Here are some other well-reviewed brands of whey protein-based supplements. Check them out and see what other supplements might be right for you.

Is Muscle Milk good for you?

It’s not an unhealthy supplement, but it may or may not be right for your goals, depending on whether you want to gain or lose weight, get stronger or just get leaner. Muscle milk has extra calories from fat and some of the weight-gaining ingredients, so it may not be a good choice for those hoping to lose weight.

When should I drink Muscle Milk?

Muscle milk can be drunk before or after a workout, or as a breakfast meal replacement, because it has vitamins, minerals and some fat in it–it’s not just pure whey protein like some supplements. There’s no wrong way to use it, but it’s best for breakfast or following a workout.

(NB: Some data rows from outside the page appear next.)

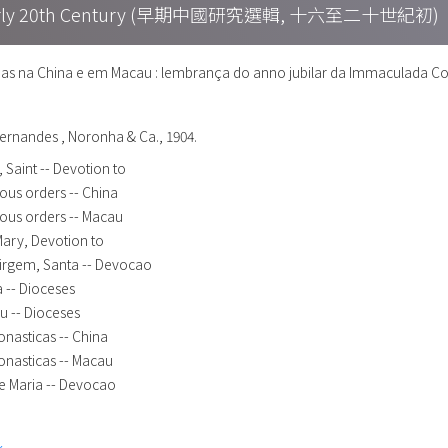
h – Early 20th Century (早期中國研究選輯, 十六至二十世紀初)
s na China e em Macau : lembrança do anno jubilar da Immaculada Con
ernandes , Noronha & Ca., 1904.
, Saint -- Devotion to
ous orders -- China
ious orders -- Macau
ary, Devotion to
Virgem, Santa -- Devocao
a -- Dioceses
au -- Dioceses
onasticas -- China
onasticas -- Macau
 Maria -- Devocao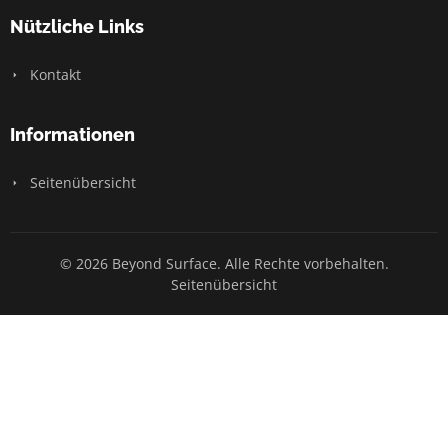
Nützliche Links
Kontakt
Informationen
Seitenübersicht
© 2026 Beyond Surface. Alle Rechte vorbehalten.
Seitenübersicht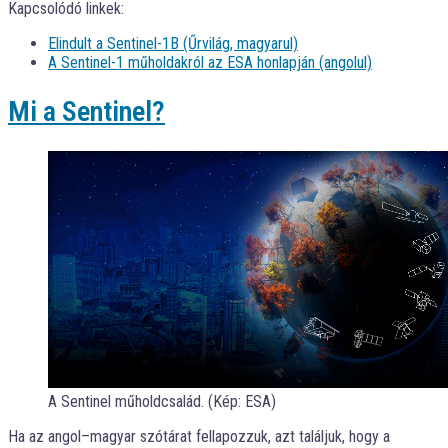
Kapcsolódó linkek:
Elindult a Sentinel-1B (Űrvilág, magyarul)
A Sentinel-1 műholdakról az ESA honlapján (angolul)
Mi a Sentinel?
A Sentinel műholdcsalád. (Kép: ESA)
Ha az angol–magyar szótárat fellapozzuk, azt találjuk, hogy a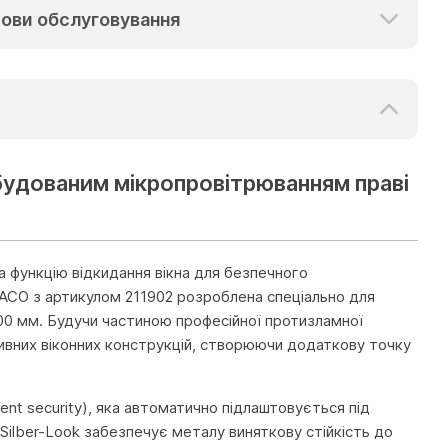
ови обслуговування
будованим мікропровітрюванням праві
а функцію відкидання вікна для безпечного
MACO з артикулом 211902 розроблена спеціально для
00 мм. Будучи частиною професійної протизламної
сивних віконних конструкцій, створюючи додаткову точку
ent security), яка автоматично підлаштовується під
Silber-Look забезпечує металу виняткову стійкість до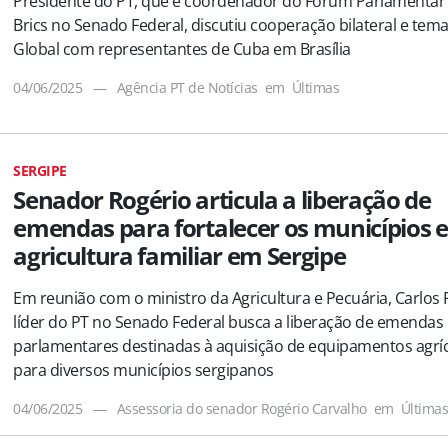
Presidente do PT, que é coordenador do Fórum Parlamentar
Brics no Senado Federal, discutiu cooperação bilateral e tema
Global com representantes de Cuba em Brasília
04/06/2025
—
Agência PT de Notícias
em
Últimas
SERGIPE
Senador Rogério articula a liberação de
emendas para fortalecer os municípios e
agricultura familiar em Sergipe
Em reunião com o ministro da Agricultura e Pecuária, Carlos 
líder do PT no Senado Federal busca a liberação de emendas
parlamentares destinadas à aquisição de equipamentos agrí
para diversos municípios sergipanos
04/06/2025
—
Assessoria do senador Rogério Carvalho
em
Última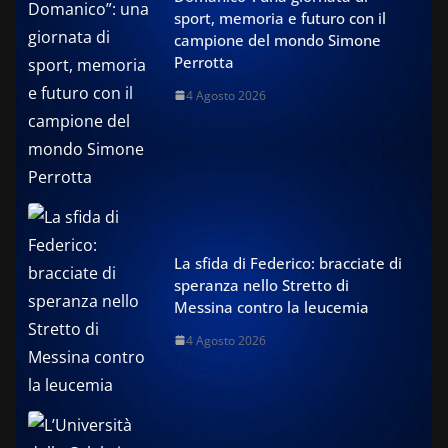
sport, memoria e futuro con il
campione del mondo Simone
Perrotta
4 Agosto 2026
La sfida di Federico: bracciate di
speranza nello Stretto di
Messina contro la leucemia
4 Agosto 2026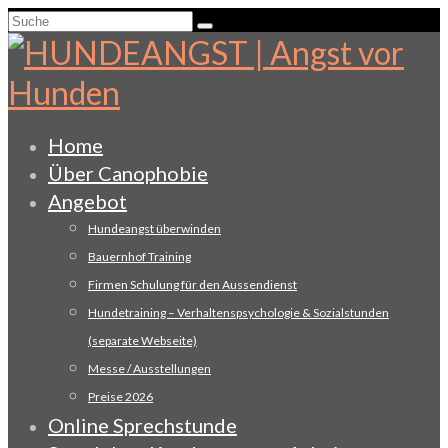
Suche
nach:
Home
Über Canophobie
Angebot
Hundeangst überwinden
Bauernhof Training
Firmen Schulung für den Aussendienst
Hundetraining – Verhaltenspsychologie & Sozialstunden
(separate Webseite)
Messe / Ausstellungen
Preise 2026
Online Sprechstunde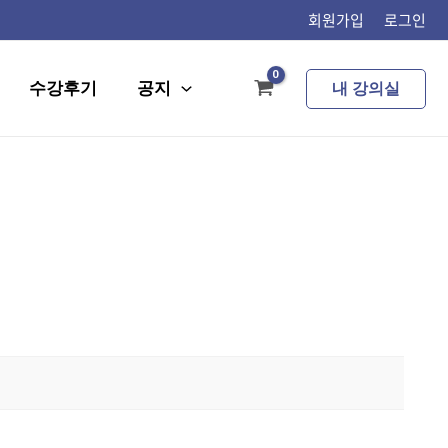
회원가입
로그인
수강후기
공지
내 강의실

Can Muscle Milk make you fat?

Look, anything when taken in too high a quantity can make you fat. If taken once a day as a supplement to a healthy diet, Muscle Milk should be okay. It does have some artificial sweeteners and more calories than other whey protein-based supplements, but it’s certainly not like downing a milk shake or eating a few candy bars. Just like anything, be smart about it and don’t go beyond one serving per day, and use it to support a rigorous fitness regimen.

Is Muscle Milk safe for college athletes?

This is ALWAYS a question that should be researched by the athlete him or herself. It’s YOUR career, so go on the company website and be 100% sure any supplement you take you have researched yourself. Don’t blame someone else for failing a drug test if you didn’t take the time to do your homework. That said, Muscle Milk Collegiate is supposedly approved for NCAA athletes.